▸ **Try it**: Give back every line of the material below exactly, but no images.

▸ **Material for this exercise**:
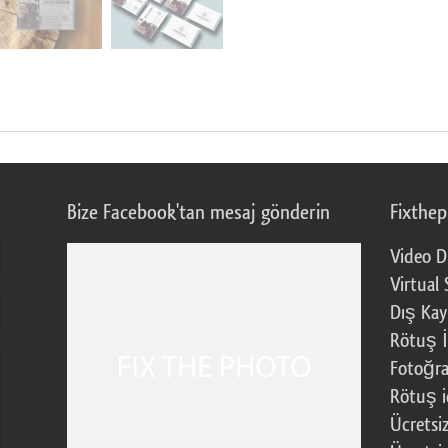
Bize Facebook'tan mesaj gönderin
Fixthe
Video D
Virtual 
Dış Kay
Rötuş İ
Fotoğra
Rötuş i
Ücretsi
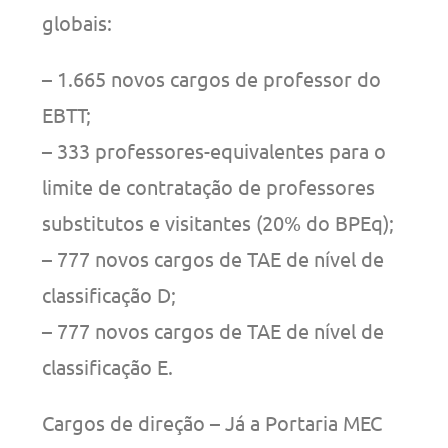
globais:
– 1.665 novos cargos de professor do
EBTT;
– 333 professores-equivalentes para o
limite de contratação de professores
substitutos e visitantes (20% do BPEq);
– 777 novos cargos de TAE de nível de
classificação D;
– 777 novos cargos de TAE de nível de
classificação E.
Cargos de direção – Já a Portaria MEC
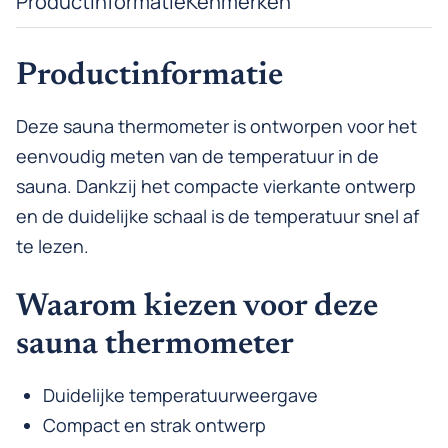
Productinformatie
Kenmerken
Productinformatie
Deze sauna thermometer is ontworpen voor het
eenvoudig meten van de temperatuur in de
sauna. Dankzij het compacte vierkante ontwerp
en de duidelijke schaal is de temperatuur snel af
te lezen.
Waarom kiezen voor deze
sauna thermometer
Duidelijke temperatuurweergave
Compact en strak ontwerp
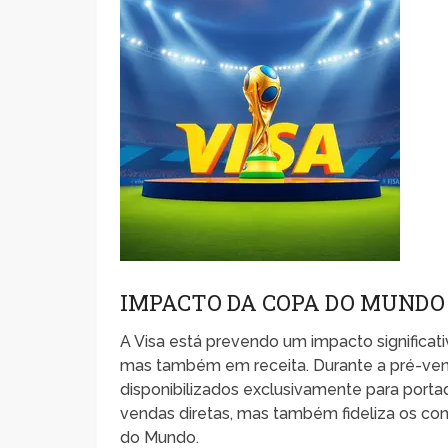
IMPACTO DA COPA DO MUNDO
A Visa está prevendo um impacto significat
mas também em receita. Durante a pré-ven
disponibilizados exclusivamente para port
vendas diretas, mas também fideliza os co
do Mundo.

▸ **Result for this task**:
Bize Facebook'tan mesaj gönderin
Fixthe
Video D
Virtual 
Dış Kay
Rötuş İ
Fotoğra
Rötuş i
Ücretsi
globais:
– 1.665 novos cargos de professor do
EBTT;
– 333 professores-equivalentes para o
limite de contratação de professores
substitutos e visitantes (20% do BPEq);
– 777 novos cargos de TAE de nível de
classificação D;
– 777 novos cargos de TAE de nível de
classificação E.
Cargos de direção – Já a Portaria MEC
Productinformatie
Kenmerken
Productinformatie
Deze sauna thermometer is ontworpen voor het
eenvoudig meten van de temperatuur in de
sauna. Dankzij het compacte vierkante ontwerp
en de duidelijke schaal is de temperatuur snel af
te lezen.
Waarom kiezen voor deze
sauna thermometer
Duidelijke temperatuurweergave
Compact en strak ontwerp
IMPACTO DA COPA DO MUNDO
A Visa está prevendo um impacto significat
mas também em receita. Durante a pré-ven
disponibilizados exclusivamente para port
vendas diretas, mas também fideliza os co
do Mundo.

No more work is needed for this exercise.